VISUAL COMMUNICATION 04/11

gorsza jeszcze – bo bycie kanalią, choć niemiłe, przeżyć można, zwłaszcza gdy nie jest się specjalnie wrażliwym. Lecz czy aby ja nie okazałem się w tym wszystkim czymś gorszym??? Czyż nie okazałem się być po prostu skończonym idiotą??? Wspomniałem o „błędach strategicznych”? A może to ja błądzę jak dziecię we mgle, a Oni mają świętą rację? Może to nie prymitywne błędy strategiczne, lecz wielce wyrafinowana, więc przeze mnie nie dostrzeżona, „strategia błędów”? Może Oni to wszystko tak specjalnie, i jest w tym sens zaskakujący i dno drugie, trzecie i czwarte, ukryte głęboko? Melchior Wańkowicz w jednej ze swoich książek umieszcza taką oto anegdotę; pewien sprzedawca warzyw i innych wiktuałów na swoim sklepie umieścił napis „świeże jaja prosto od krowy”. Ludzkość waliła do niego drzwiami i oknami, aby ów napisać obejrzeć i pośmiać się dyskretnie, a przy okazji czyniła tam zakup choćby nawet i malutki, aby swoja wizytę usprawiedliwić. Kiedy Mistrz Wańkowicz zagadnął przedsiębiorczego przedsiębiorcę, ten tylko się zaśmiał i odpowiedział, że doskonale zdaje sobie sprawę z faktu, iż krowy nie znoszą jajek. Ale ruch w jego sklepie jest trzykrotnie większy niż u „to samo mającej” konkurencji.
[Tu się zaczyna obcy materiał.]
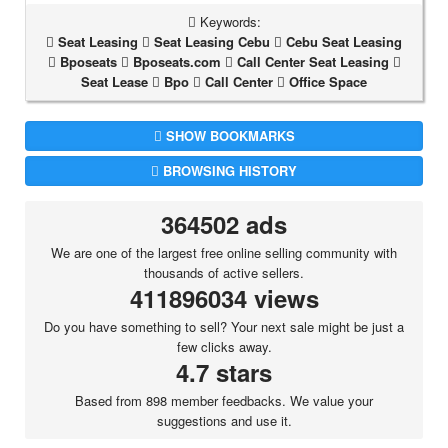
Keywords:
Seat Leasing
Seat Leasing Cebu
Cebu Seat Leasing
Bposeats
Bposeats.com
Call Center Seat Leasing
Seat Lease
Bpo
Call Center
Office Space
SHOW BOOKMARKS
BROWSING HISTORY
364502 ads
We are one of the largest free online selling community with
thousands of active sellers.
411896034 views
Do you have something to sell? Your next sale might be just a
few clicks away.
4.7 stars
Based from 898 member feedbacks. We value your
suggestions and use it.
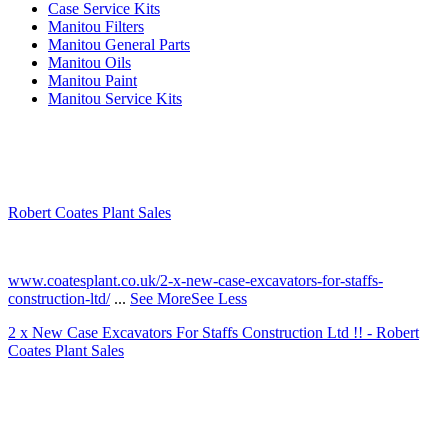
Case Service Kits
Manitou Filters
Manitou General Parts
Manitou Oils
Manitou Paint
Manitou Service Kits
Robert Coates Plant Sales
2 months ago
www.coatesplant.co.uk/2-x-new-case-excavators-for-staffs-
construction-ltd/
...
See More
See Less
2 x New Case Excavators For Staffs Construction Ltd !! - Robert
Coates Plant Sales
www.coatesplant.co.uk
Staffs Construction Ltd has upgraded its fleet with 2 x New CASE
CX130E Excavators, driving a massive boost in project efficiency,
operator comfort, and site productivity across the Midlands and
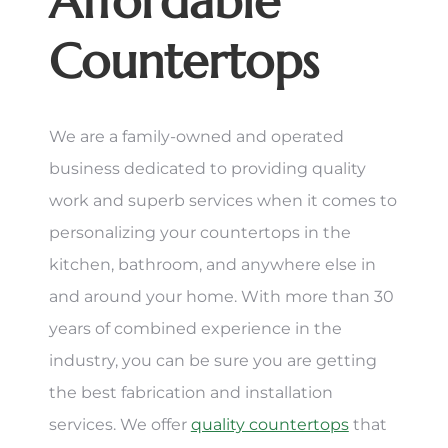
Affordable
Countertops
We are a family-owned and operated
business dedicated to providing quality
work and superb services when it comes to
personalizing your countertops in the
kitchen, bathroom, and anywhere else in
and around your home. With more than 30
years of combined experience in the
industry, you can be sure you are getting
the best fabrication and installation
services. We offer
quality countertops
that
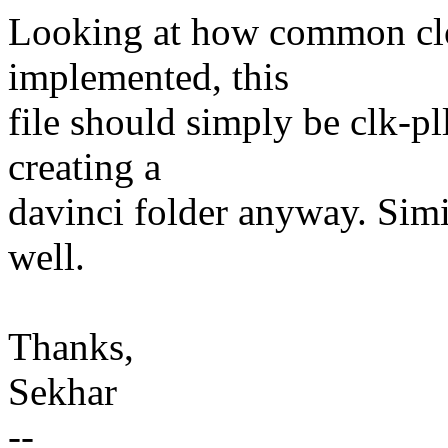
Looking at how common cl
implemented, this
file should simply be clk-pl
creating a
davinci folder anyway. Simi
well.
Thanks,
Sekhar
--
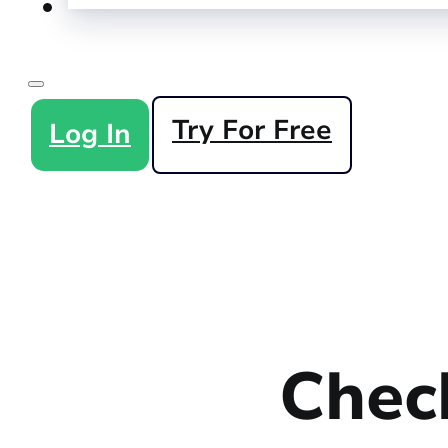
Try For Free
Log In
Check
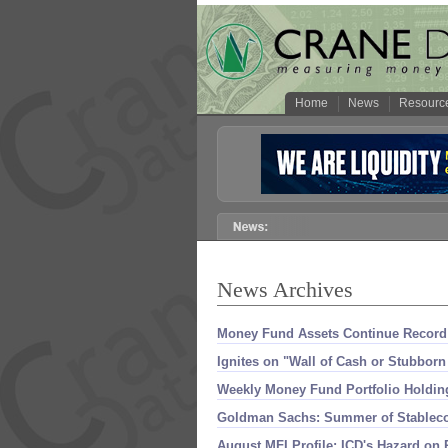
Home
News
Resourc
News Archives
Money Fund Assets Continue Record 
Ignites on "
Wall of Cash or Stubborn
Weekly Money Fund Portfolio Holding
Goldman Sachs: Summer of Stablecoi
August MFI Profile: ICD'
s Hazard on 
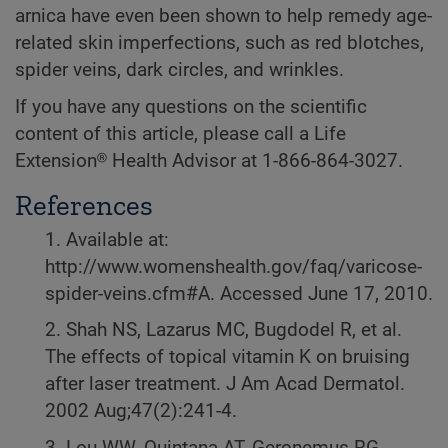
arnica have even been shown to help remedy age-
related skin imperfections, such as red blotches,
spider veins, dark circles, and wrinkles.
If you have any questions on the scientific
content of this article, please call a Life
Extension® Health Advisor at 1-866-864-3027.
References
1. Available at:
http://www.womenshealth.gov/faq/varicose-
spider-veins.cfm#A. Accessed June 17, 2010.
2. Shah NS, Lazarus MC, Bugdodel R, et al.
The effects of topical vitamin K on bruising
after laser treatment. J Am Acad Dermatol.
2002 Aug;47(2):241-4.
3. Lou WW, Quintana AT, Geronemus RG,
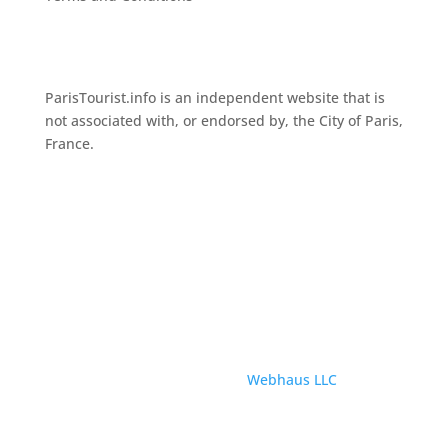
ParisTourist.info is an independent website that is
not associated with, or endorsed by, the City of Paris,
France.
© ParisTourist.info
Service provided by
Webhaus LLC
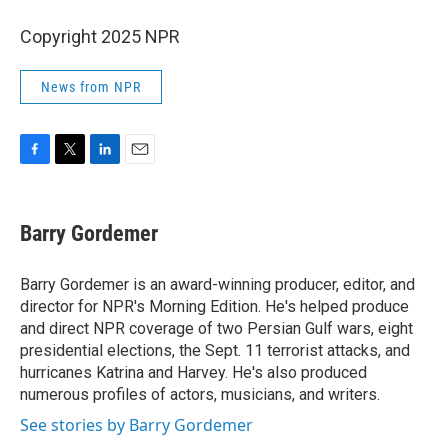
Copyright 2025 NPR
News from NPR
F
T
L
E
a
w
i
m
c
i
n
a
e
t
k
i
Barry Gordemer
b
t
e
l
o
e
d
o
r
I
Barry Gordemer is an award-winning producer, editor, and
k
n
director for NPR's Morning Edition. He's helped produce
and direct NPR coverage of two Persian Gulf wars, eight
presidential elections, the Sept. 11 terrorist attacks, and
hurricanes Katrina and Harvey. He's also produced
numerous profiles of actors, musicians, and writers.
See stories by Barry Gordemer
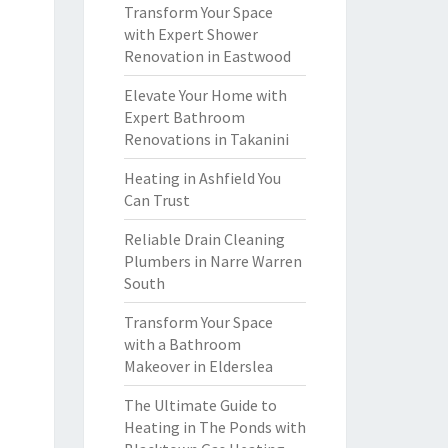
Transform Your Space
with Expert Shower
Renovation in Eastwood
Elevate Your Home with
Expert Bathroom
Renovations in Takanini
Heating in Ashfield You
Can Trust
Reliable Drain Cleaning
Plumbers in Narre Warren
South
Transform Your Space
with a Bathroom
Makeover in Elderslea
The Ultimate Guide to
Heating in The Ponds with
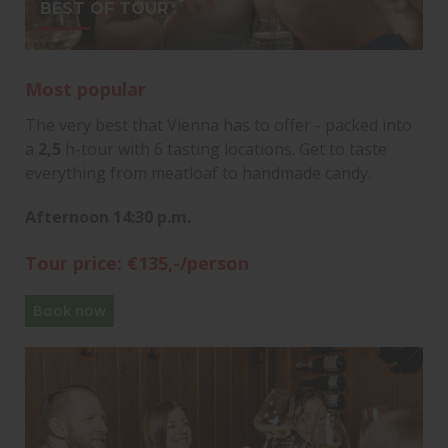
BEST OF TOUR
Most popular
The very best that Vienna has to offer - packed into
a
2,5
h-tour with 6 tasting locations. Get to taste
everything from meatloaf to handmade candy.
Afternoon 14:30 p.m.
Tour price: €135,-/person
Book now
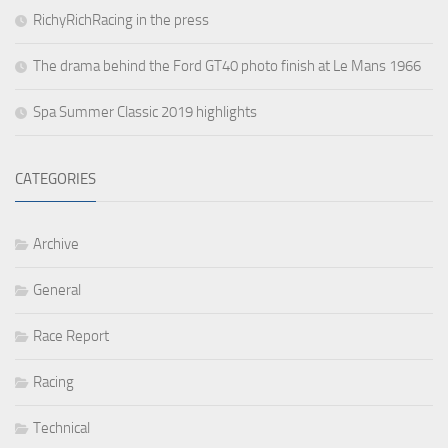
RichyRichRacing in the press
The drama behind the Ford GT40 photo finish at Le Mans 1966
Spa Summer Classic 2019 highlights
CATEGORIES
Archive
General
Race Report
Racing
Technical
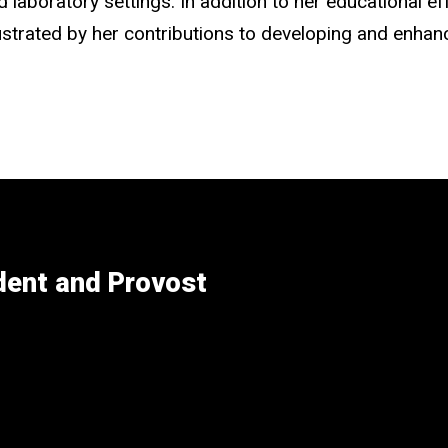
laboratory settings. In addition to her educational ef
lustrated by her contributions to developing and enhan
ident and Provost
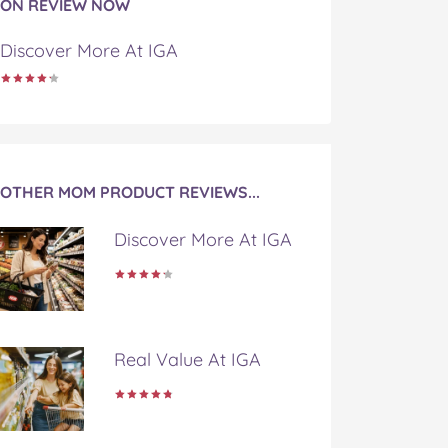
ON REVIEW NOW
Discover More At IGA
OTHER MOM PRODUCT REVIEWS...
Discover More At IGA
Real Value At IGA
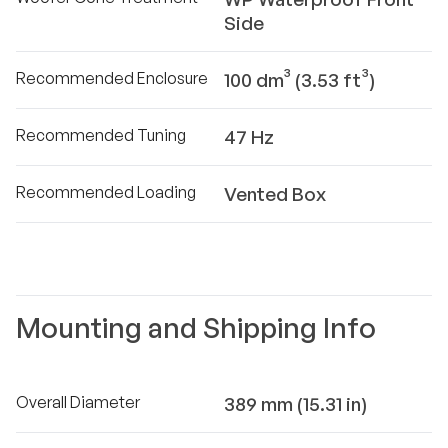
Side
Recommended Enclosure
100 dm³ (3.53 ft³)
Recommended Tuning
47 Hz
Recommended Loading
Vented Box
Mounting and Shipping Info
Overall Diameter
389 mm (15.31 in)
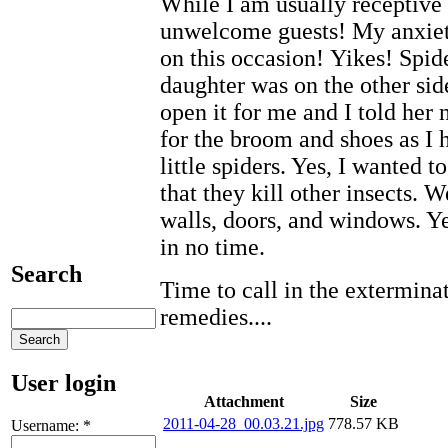
While I am usually receptive 
unwelcome guests! My anxieti
on this occasion! Yikes! Spi
daughter was on the other side
open it for me and I told her n
for the broom and shoes as I 
little spiders. Yes, I wanted 
that they kill other insects. 
walls, doors, and windows. Ye
in no time.
Search
Time to call in the extermin
remedies....
User login
Attachment
Size
2011-04-28_00.03.21.jpg
778.57 KB
Username:
*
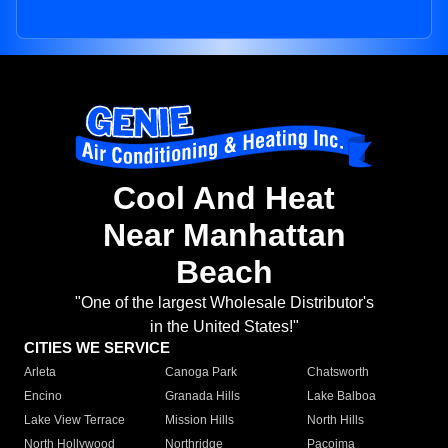
Cool And Heat
Near Manhattan
Beach
"One of the largest Wholesale Distributor's
in the United States!"
CITIES WE SERVICE
Arleta
Canoga Park
Chatsworth
Encino
Granada Hills
Lake Balboa
Lake View Terrace
Mission Hills
North Hills
North Hollywood
Northridge
Pacoima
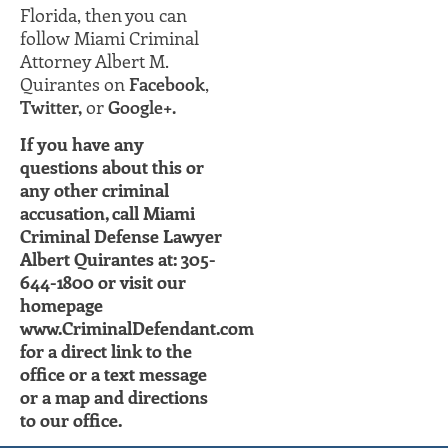
Florida, then you can
follow Miami Criminal
Attorney Albert M.
Quirantes on
Facebook
,
Twitter,
or
Google+.
If you have any
questions about this or
any other criminal
accusation, call Miami
Criminal Defense Lawyer
Albert Quirantes at: 305-
644-1800 or visit our
homepage
www.CriminalDefendant.com
for a direct link to the
office or a text message
or a map and directions
to our office.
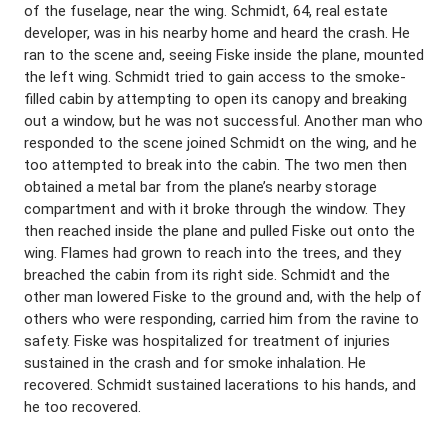
of the fuselage, near the wing. Schmidt, 64, real estate
developer, was in his nearby home and heard the crash. He
ran to the scene and, seeing Fiske inside the plane, mounted
the left wing. Schmidt tried to gain access to the smoke-
filled cabin by attempting to open its canopy and breaking
out a window, but he was not successful. Another man who
responded to the scene joined Schmidt on the wing, and he
too attempted to break into the cabin. The two men then
obtained a metal bar from the plane’s nearby storage
compartment and with it broke through the window. They
then reached inside the plane and pulled Fiske out onto the
wing. Flames had grown to reach into the trees, and they
breached the cabin from its right side. Schmidt and the
other man lowered Fiske to the ground and, with the help of
others who were responding, carried him from the ravine to
safety. Fiske was hospitalized for treatment of injuries
sustained in the crash and for smoke inhalation. He
recovered. Schmidt sustained lacerations to his hands, and
he too recovered.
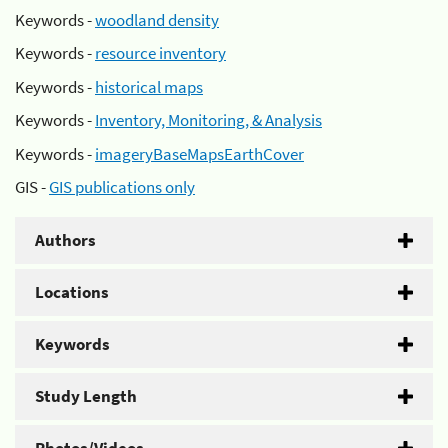
Keywords -
woodland density
Keywords -
resource inventory
Keywords -
historical maps
Keywords -
Inventory, Monitoring, & Analysis
Keywords -
imageryBaseMapsEarthCover
GIS -
GIS publications only
Authors
Locations
Keywords
Study Length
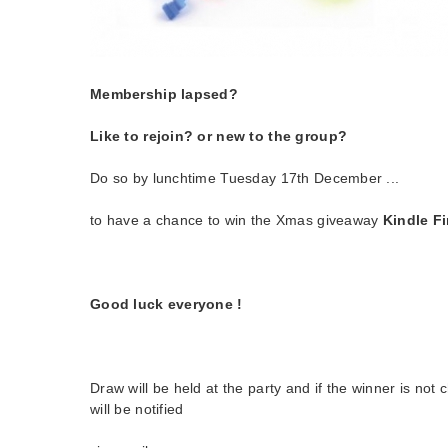
Membership lapsed?
Like to rejoin? or new to the group?
Do so by lunchtime Tuesday 17th December ...
to have a chance to win the Xmas giveaway
Kindle Fir
Good luck everyone !
Draw will be held at the party and if the winner is not
will be notified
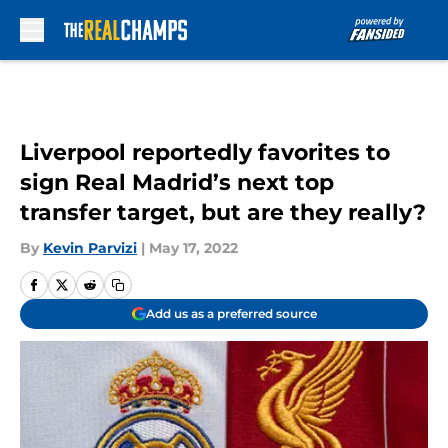
Skip to main content
Liverpool reportedly favorites to
sign Real Madrid’s next top
transfer target, but are they really?
By
Kevin Parvizi
|
May 17, 2022
Add us as a preferred source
Więc może to, co ja postrzegam jako nieświadomy błąd strategii, jest zupełnie świadomą strategią błędu? Może te przekazy marketingowe specjalnie są pełne byków, aby człek zwrócił na nie uwagę? I aby ktoś o nich w ogólnopolskich mediach napisał i wyśmiał? A to Oni się śmieją ostatni i ręce zacierają z radości, że oto kolejny pożyteczny idiota dał się nabrać i zafundował im darmową reklamę? Otóż oświadczam z całą mocą – nie chcę już być więcej pożytecznym idiotą! Od dziś pisząc felietony postaram się docierać do sedna, choćby nie wiem jak dobrze było ono skryte. Choćby go nawet, tego sedna, w ogóle tam nie było – dotrę! Jak nie znajdę nic – napiszę i wyszydzę. Jak znajdę sensy schowane przed wzrokiem niepowołanych – też napiszę i pochwalę.